EASY ASSUMPTIONS about Ireland's sense of itself and Irish exceptionalism have not stood up well to recent developments. If we believed that Ireland's experience of colonisation and emigration had given us a special and benign outlook on the world, the great difficulties that have been encountered in making space for a relatively small number of immigrants have disabused us of our illusions. These illusions were based on another myth: the idea that problems in dealing with the ‘other’ were somehow unknown to the oppressed and colonised.

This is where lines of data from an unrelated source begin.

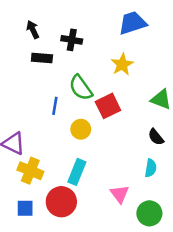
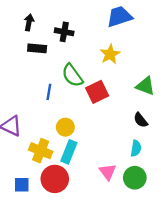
black arrow: (33, 30) -> (29, 22), turned 35
yellow circle: (81, 129) -> (65, 127), moved
yellow cross: (30, 171) -> (41, 151), moved
green circle: (149, 213) -> (135, 178), moved

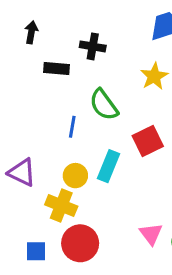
black arrow: (29, 22) -> (31, 32), moved
red square: (97, 92) -> (148, 141), moved
yellow circle: (65, 127) -> (75, 176), moved
cyan rectangle: (69, 152) -> (108, 166), moved

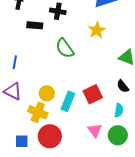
blue line: (72, 127) -> (15, 62), moved
red square: (148, 141) -> (93, 94), moved
cyan rectangle: (108, 166) -> (68, 101), moved

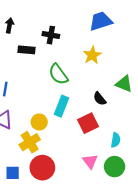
black semicircle: (123, 86) -> (100, 99), moved
cyan rectangle: (68, 101) -> (61, 106), moved
yellow cross: (38, 112) -> (30, 142), turned 36

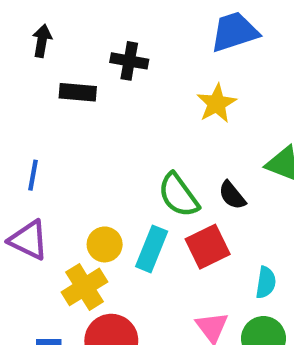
green semicircle: (58, 74) -> (178, 195), moved
cyan rectangle: (61, 106) -> (152, 249), moved

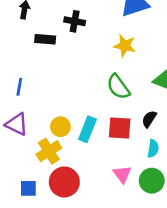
yellow star: (217, 103) -> (125, 46), turned -30
green semicircle: (178, 195) -> (118, 87), moved
black semicircle: (232, 195) -> (149, 119), moved, turned 72
red square: (208, 247) -> (120, 128), turned 30

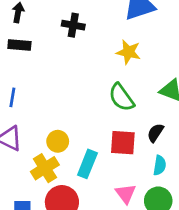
black rectangle: (45, 39) -> (19, 45), moved
cyan rectangle: (87, 129) -> (87, 164), moved

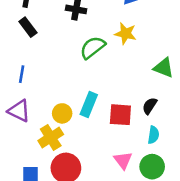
black rectangle: (19, 45) -> (28, 27), turned 48
green semicircle: (121, 97) -> (93, 47), moved, turned 88
cyan rectangle: (87, 164) -> (89, 105), moved

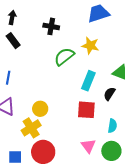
cyan rectangle: (89, 105) -> (88, 81), moved
black semicircle: (150, 106) -> (109, 94), moved

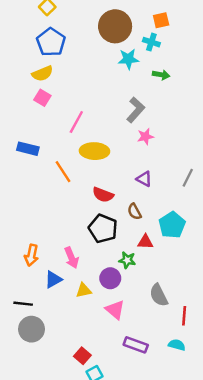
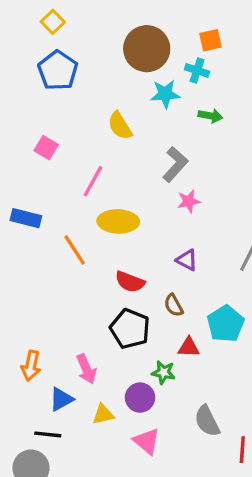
yellow semicircle: (42, 74) -> (120, 126), moved, turned 80
black line: (23, 304) -> (48, 434), moved

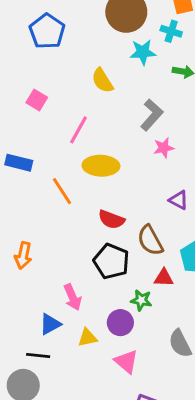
purple triangle: (187, 260) -> (179, 200), moved
brown semicircle: (174, 305) -> (150, 240), size x1.5
orange arrow: (31, 366) -> (23, 255), moved

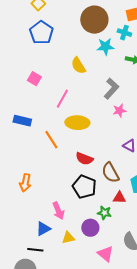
pink triangle: (126, 361) -> (105, 254), moved

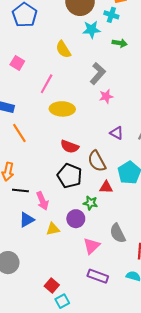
orange line: (51, 140) -> (19, 133), moved
black line: (35, 250) -> (20, 190), moved
pink triangle: (105, 254) -> (92, 246), turned 36

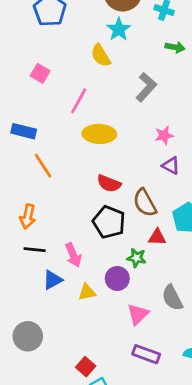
cyan star: (92, 30) -> (119, 29), moved, turned -30
pink star: (106, 96) -> (164, 135), moved
black line: (20, 190) -> (35, 250), moved

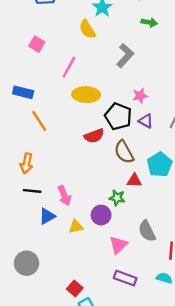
red semicircle: (109, 183) -> (94, 136), turned -42
black pentagon: (109, 222) -> (118, 116), moved

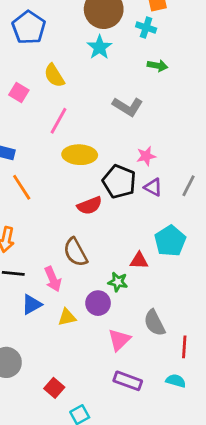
yellow semicircle: (87, 29) -> (54, 76), moved
gray L-shape: (125, 56) -> (128, 107), turned 80
brown semicircle: (124, 152) -> (75, 252), moved
red square: (75, 288) -> (54, 388), moved

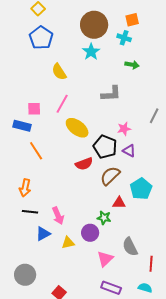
pink square: (19, 93) -> (34, 109), moved, turned -32
gray L-shape: (128, 107) -> (111, 94), turned -35
yellow ellipse: (80, 155) -> (77, 128), turned 35
gray line: (188, 186) -> (154, 116), moved
brown semicircle: (75, 252) -> (110, 176), moved, turned 75

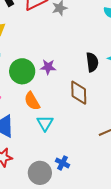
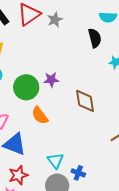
black semicircle: (92, 62) -> (95, 38), moved
cyan triangle: (45, 123) -> (55, 161), moved

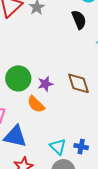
purple star: (51, 80) -> (45, 84), moved
blue cross: (78, 173) -> (81, 147), moved

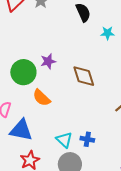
purple star: (45, 84) -> (48, 61), moved

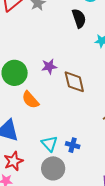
purple star: (48, 61) -> (49, 66), moved

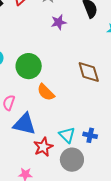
purple star: (49, 66) -> (59, 22), moved
red star: (14, 161) -> (43, 147), moved

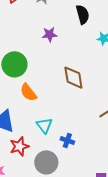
purple star: (59, 22) -> (50, 34), moved
cyan triangle: (67, 135) -> (44, 125), moved

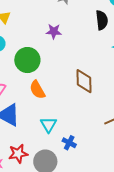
purple star: (50, 34) -> (54, 31), moved
red star: (19, 146) -> (18, 154), moved

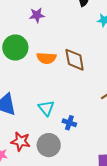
orange semicircle: (37, 90) -> (46, 58), moved, turned -48
red star: (18, 154) -> (21, 141), turned 30

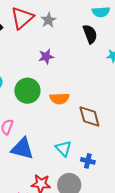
brown diamond: (75, 60) -> (89, 117), moved

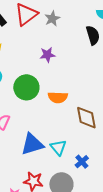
blue triangle: (22, 149) -> (32, 144), moved, turned -35
blue cross: (88, 161) -> (82, 162), turned 32

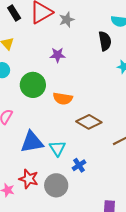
brown diamond: (86, 118) -> (89, 122), turned -55

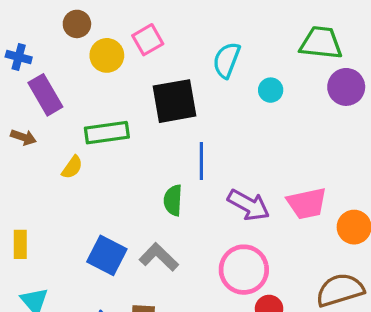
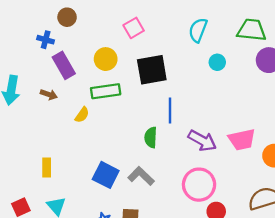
brown circle: (77, 24) -> (67, 17), moved
yellow circle: (107, 55) -> (106, 59), moved
cyan semicircle: (227, 60) -> (198, 30), moved

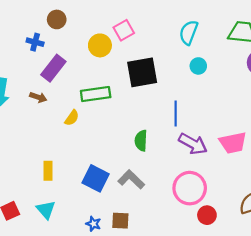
yellow circle: (106, 59) -> (100, 45), moved
cyan circle: (217, 62) -> (198, 66), moved
purple rectangle: (64, 65) -> (53, 68), turned 68
blue line: (170, 111) -> (176, 114), moved
yellow rectangle: (47, 167) -> (48, 171), moved

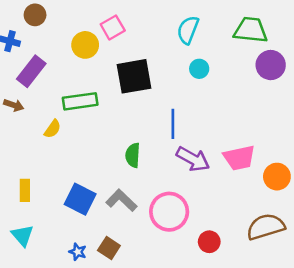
pink circle: (190, 188) -> (169, 212), moved
brown square: (120, 221) -> (109, 248), turned 30

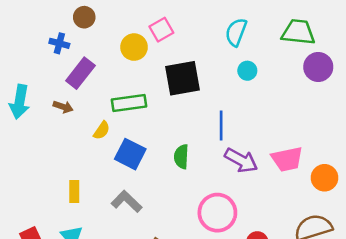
blue square: (80, 199) -> (130, 154), moved
gray L-shape: (121, 200) -> (127, 201), moved

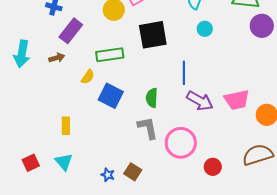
brown arrow: (63, 107) -> (57, 58), turned -35
gray L-shape: (127, 201) -> (148, 128), moved, turned 35

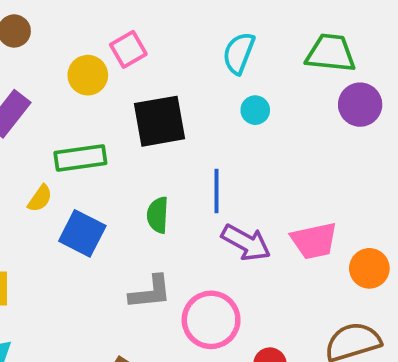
green semicircle: (152, 98) -> (158, 215), moved
gray L-shape: (148, 128) -> (150, 292), turned 95

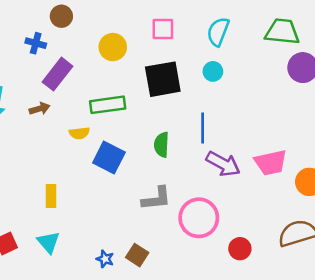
pink square: (128, 49) -> (163, 29), moved, turned 30
cyan circle: (255, 110) -> (213, 71), moved
yellow semicircle: (40, 198) -> (79, 133), turned 48

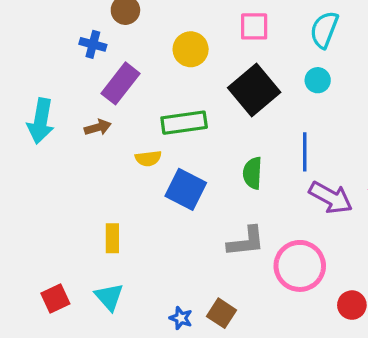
black square: (163, 79) -> (254, 90), turned -30

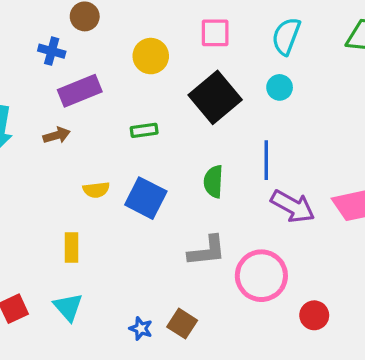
purple rectangle: (121, 83) -> (80, 91), turned 30
green rectangle: (184, 123) -> (144, 130), size x0.6
yellow semicircle: (148, 158) -> (96, 190), moved

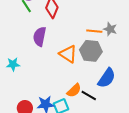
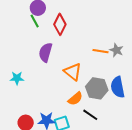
gray hexagon: (91, 51) -> (97, 88), moved
blue semicircle: (107, 78) -> (118, 87), moved, turned 130
orange semicircle: (74, 90) -> (75, 99), moved

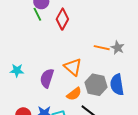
purple semicircle: (45, 52) -> (47, 78), moved

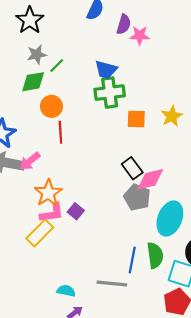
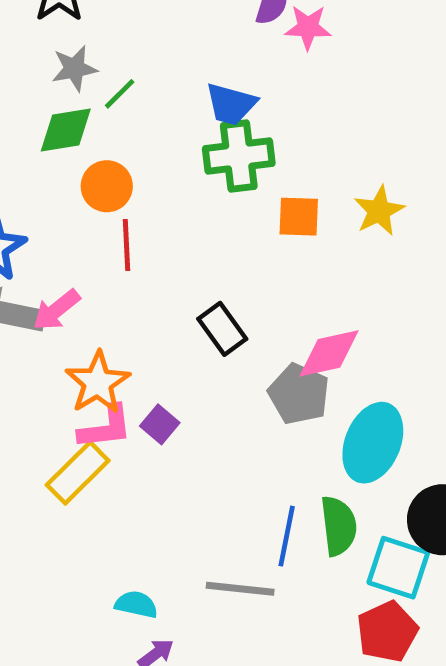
black rectangle: (132, 168) -> (222, 329), moved

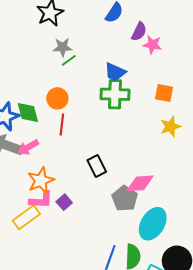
gray star: (74, 68) -> (63, 47), moved
green diamond: (66, 130) -> (28, 113), moved, turned 75
orange square: (299, 217) -> (164, 93), moved

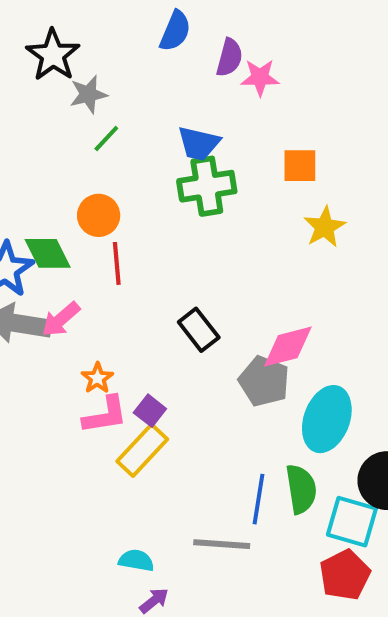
gray star: (63, 47) -> (88, 94), moved
orange star: (41, 181) -> (97, 378), size x0.6
yellow rectangle: (26, 217) -> (142, 450), moved

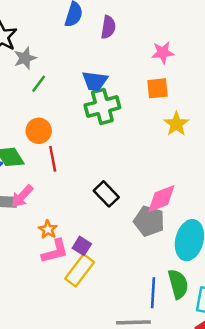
pink star: (260, 78) -> (163, 52), moved

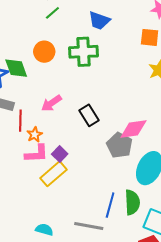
green cross: (102, 106) -> (83, 52), moved
red line: (53, 159) -> (20, 121), moved
pink arrow: (22, 196) -> (51, 103), moved

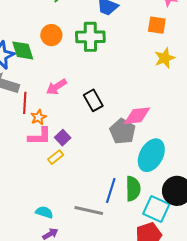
yellow rectangle: (54, 174) -> (56, 157), size x0.6

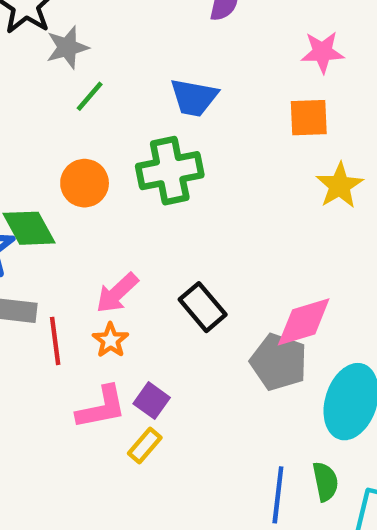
orange star: (38, 117) -> (110, 340), moved
green semicircle: (133, 189) -> (325, 482), size x0.7

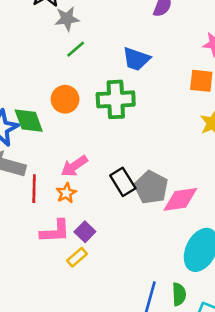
gray pentagon: (279, 362) -> (151, 187), moved

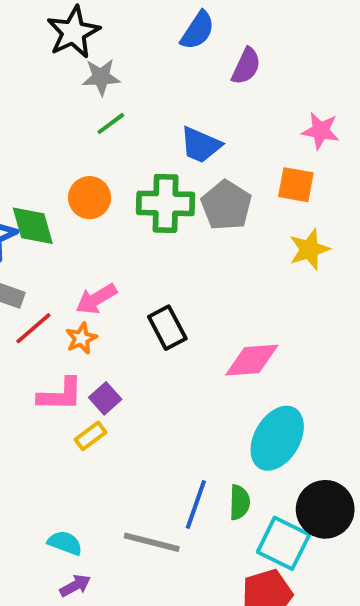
gray pentagon: (151, 187) -> (226, 205), moved
red line: (34, 189) -> (33, 328), turned 44

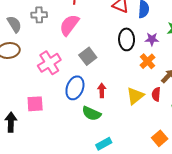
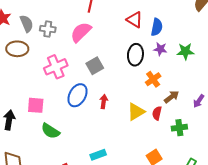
gray cross: (39, 15) -> (48, 29), moved
purple star: (152, 39) -> (160, 49), moved
green semicircle: (91, 113) -> (50, 131), moved

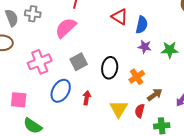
gray cross: (48, 29) -> (33, 14), moved
black ellipse: (135, 55) -> (110, 68), moved
yellow triangle: (136, 112) -> (119, 109), turned -30

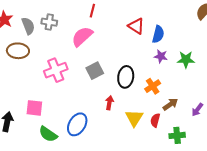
blue ellipse: (61, 91) -> (77, 124), moved
red arrow: (87, 98) -> (109, 103), moved

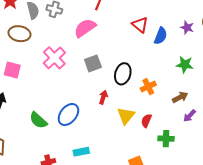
purple star: (161, 56) -> (187, 28), moved
pink cross: (56, 70) -> (54, 58), turned -30
brown arrow: (170, 104) -> (180, 97), moved
pink square: (34, 108) -> (12, 70), moved

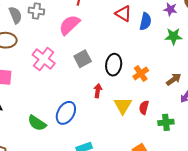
green star: (185, 65) -> (173, 36), moved

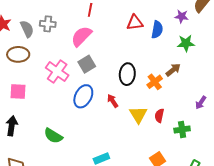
red triangle: (123, 14) -> (135, 23), turned -36
gray square: (83, 59) -> (87, 64), moved
brown arrow: (174, 79) -> (173, 70), moved
red arrow: (98, 91) -> (113, 101), turned -40
blue ellipse: (66, 113) -> (83, 96), moved

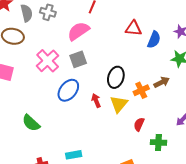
yellow triangle: (138, 115) -> (119, 104), moved

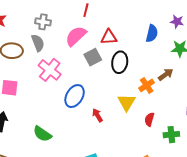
gray semicircle: (27, 13) -> (38, 43), moved
red triangle: (133, 28) -> (109, 37), moved
gray square: (78, 59) -> (93, 57), moved
black ellipse: (116, 77) -> (120, 62), moved
red arrow: (96, 101) -> (97, 115), moved

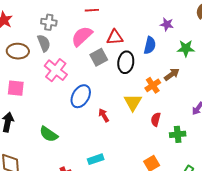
red line: (86, 10) -> (92, 10), turned 72
purple star: (177, 22) -> (167, 24), moved
blue semicircle: (152, 33) -> (150, 45), moved

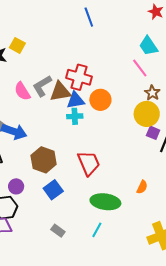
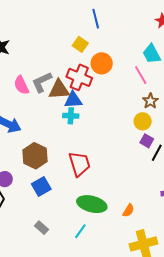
yellow square: (17, 45) -> (80, 44), moved
orange circle: (100, 100) -> (102, 63), moved
yellow circle: (147, 114) -> (143, 121), size x0.7
orange semicircle: (142, 187) -> (128, 210), moved

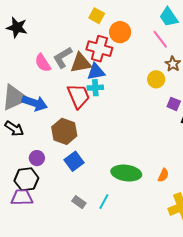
yellow circle: (143, 121) -> (156, 79), moved
red trapezoid: (79, 164) -> (79, 96), moved
cyan line: (80, 231) -> (104, 202), moved

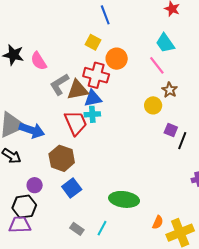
pink semicircle: (43, 63) -> (39, 61), moved
orange semicircle: (163, 175) -> (158, 222), moved

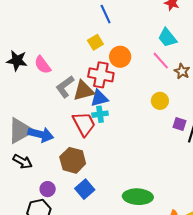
yellow square: (93, 42) -> (95, 42), turned 35
brown star: (170, 90) -> (182, 71), moved

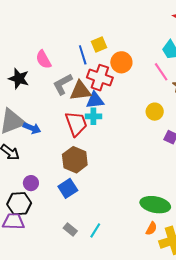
blue line: (106, 14) -> (83, 55), moved
black star: (17, 61) -> (19, 79), moved
blue arrow: (41, 134) -> (32, 128), size x0.7
brown hexagon: (73, 160) -> (75, 160), moved
green ellipse: (138, 197) -> (155, 205), moved

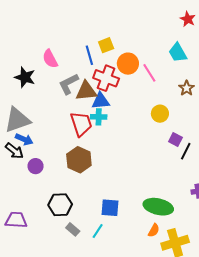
pink line: (161, 72) -> (149, 73), moved
blue arrow: (32, 128) -> (24, 139), moved
purple circle: (31, 183) -> (36, 166), moved
blue square: (68, 188) -> (110, 208), moved, turned 36
black hexagon: (19, 204) -> (60, 205), moved

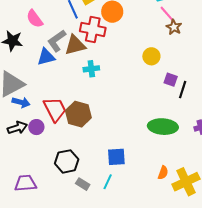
pink line: (149, 73) -> (168, 15), moved
blue triangle: (101, 101) -> (46, 57), moved
red trapezoid: (81, 124) -> (55, 109), moved
black arrow: (14, 151) -> (17, 128), moved, turned -48
green ellipse: (158, 207) -> (163, 127), moved

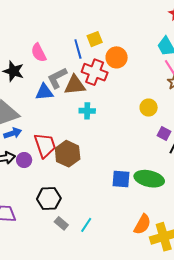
blue arrow: (21, 102) -> (13, 133), turned -42
blue square: (116, 157) -> (121, 179), moved
orange semicircle: (163, 173) -> (142, 224), size x1.5

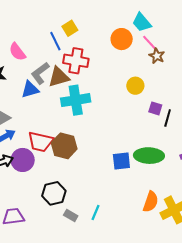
orange circle: (117, 57) -> (122, 39), moved
cyan cross: (87, 111) -> (76, 100), size x1.8
red trapezoid: (45, 145) -> (40, 142), turned 132
purple circle: (24, 160) -> (23, 160), size x1.5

Far from Irish society finding itself in solidarity with others who find themselves in predicaments that are familiar in the story that we tell ourselves about ourselves, there has instead been a willingness to turn our backs, block off loopholes, close doors, and wish that ‘they’ would just go away. If this generalisation seems unjust, there is much evidence to support it.

The large majority who voted to restrict citizenship rights in the referendum; the seemingly innocuous assertions that we cannot have an open door policy; Mary Harney's casual linkage of difficulties encountered by women returning to the workforce with competition from immigrants; the seemingly unshakable and mistaken belief that immigrants are taking jobs, housing, and opportunities from Irish people and receiving preferential treatment from government bodies; official policies that include dawn raids and mass round-ups, forced expulsions, and refusal of entry to our country—these are part of the story.

They are not the whole story. In our society, we exploit immigrant workers, deny them rights and protections that our laws provide for others, pay them poorly and often below the legal minimum wage, deduct disproportionate sums for accommodation that is tied to work contracts, and grant work permits to employers not workers, thereby creating conditions for exploitation; we allow a young immigrant woman to lose her job, to lose her home, and ultimately to lose her legs; we expel the parents of Irish children from our country and are indifferent to the consequences for either children or parents; we segregate and discriminate against immigrants through government policies of dispersal and direct provision.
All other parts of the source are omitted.